══ Supplied information
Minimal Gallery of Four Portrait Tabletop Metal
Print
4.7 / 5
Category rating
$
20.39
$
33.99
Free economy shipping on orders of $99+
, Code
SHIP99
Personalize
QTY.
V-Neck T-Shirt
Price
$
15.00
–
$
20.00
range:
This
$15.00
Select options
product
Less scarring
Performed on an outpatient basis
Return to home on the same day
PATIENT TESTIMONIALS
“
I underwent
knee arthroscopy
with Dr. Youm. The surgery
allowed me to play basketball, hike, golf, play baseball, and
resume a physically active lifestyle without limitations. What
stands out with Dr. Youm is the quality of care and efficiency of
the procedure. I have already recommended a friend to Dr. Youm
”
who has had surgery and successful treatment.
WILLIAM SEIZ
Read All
════
══ Supplied information
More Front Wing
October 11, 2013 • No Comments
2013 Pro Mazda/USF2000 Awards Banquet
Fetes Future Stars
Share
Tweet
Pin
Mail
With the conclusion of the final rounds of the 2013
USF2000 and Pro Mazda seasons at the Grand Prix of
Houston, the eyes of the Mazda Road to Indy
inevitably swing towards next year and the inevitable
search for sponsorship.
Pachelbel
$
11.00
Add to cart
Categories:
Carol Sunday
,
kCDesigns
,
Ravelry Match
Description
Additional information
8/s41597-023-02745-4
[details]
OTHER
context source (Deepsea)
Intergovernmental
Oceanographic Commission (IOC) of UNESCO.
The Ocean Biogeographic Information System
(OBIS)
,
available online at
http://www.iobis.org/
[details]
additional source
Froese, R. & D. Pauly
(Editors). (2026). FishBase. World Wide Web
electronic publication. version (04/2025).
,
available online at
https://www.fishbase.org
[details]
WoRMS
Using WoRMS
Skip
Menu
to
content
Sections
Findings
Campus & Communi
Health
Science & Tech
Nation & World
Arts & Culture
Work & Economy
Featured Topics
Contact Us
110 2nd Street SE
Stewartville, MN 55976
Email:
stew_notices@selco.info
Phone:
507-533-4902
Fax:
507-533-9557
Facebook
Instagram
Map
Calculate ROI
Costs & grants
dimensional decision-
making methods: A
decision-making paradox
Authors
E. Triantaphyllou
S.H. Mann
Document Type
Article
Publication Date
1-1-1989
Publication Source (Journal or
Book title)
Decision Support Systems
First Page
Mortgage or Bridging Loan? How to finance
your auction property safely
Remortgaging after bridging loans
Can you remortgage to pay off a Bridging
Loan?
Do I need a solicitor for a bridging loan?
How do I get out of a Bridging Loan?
════
══ Supplied information
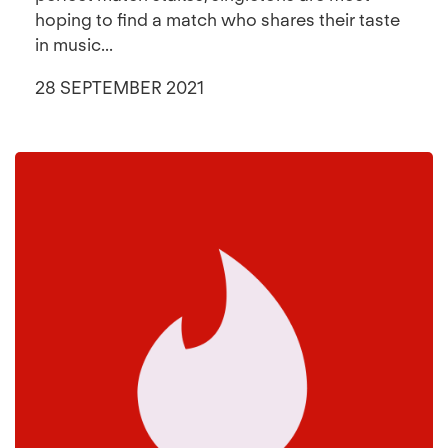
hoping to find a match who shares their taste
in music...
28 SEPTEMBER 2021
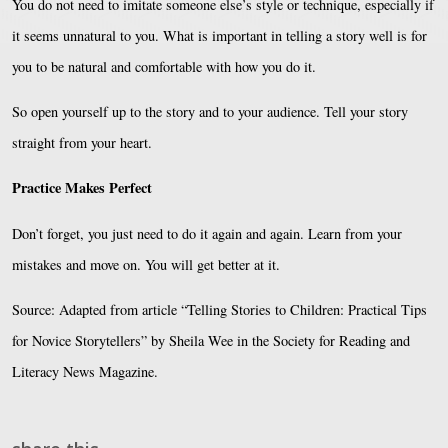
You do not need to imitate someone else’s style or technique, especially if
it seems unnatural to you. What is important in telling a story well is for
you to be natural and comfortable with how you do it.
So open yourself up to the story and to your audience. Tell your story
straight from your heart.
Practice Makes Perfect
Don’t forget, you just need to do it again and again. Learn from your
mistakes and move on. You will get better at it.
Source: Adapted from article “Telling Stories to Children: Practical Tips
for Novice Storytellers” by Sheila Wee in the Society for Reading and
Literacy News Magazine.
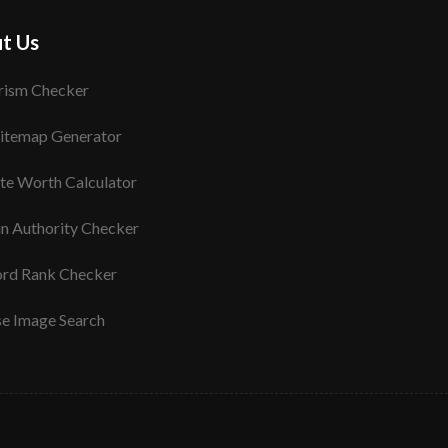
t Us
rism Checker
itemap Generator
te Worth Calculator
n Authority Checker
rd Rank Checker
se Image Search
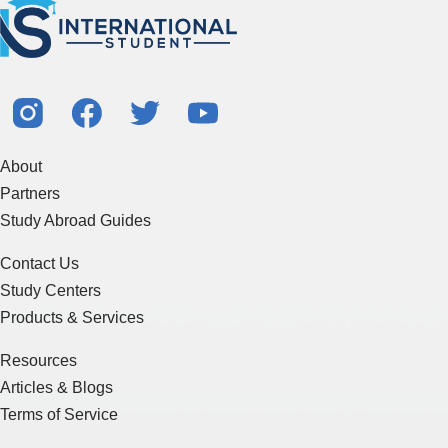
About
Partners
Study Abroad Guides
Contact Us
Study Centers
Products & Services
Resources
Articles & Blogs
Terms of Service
════
- Your task -
Look through the entries above and copy each line that has "surgery" in it.

- Solution for this task -
with Dr. Youm. The surgery
who has had surgery and successful treatment.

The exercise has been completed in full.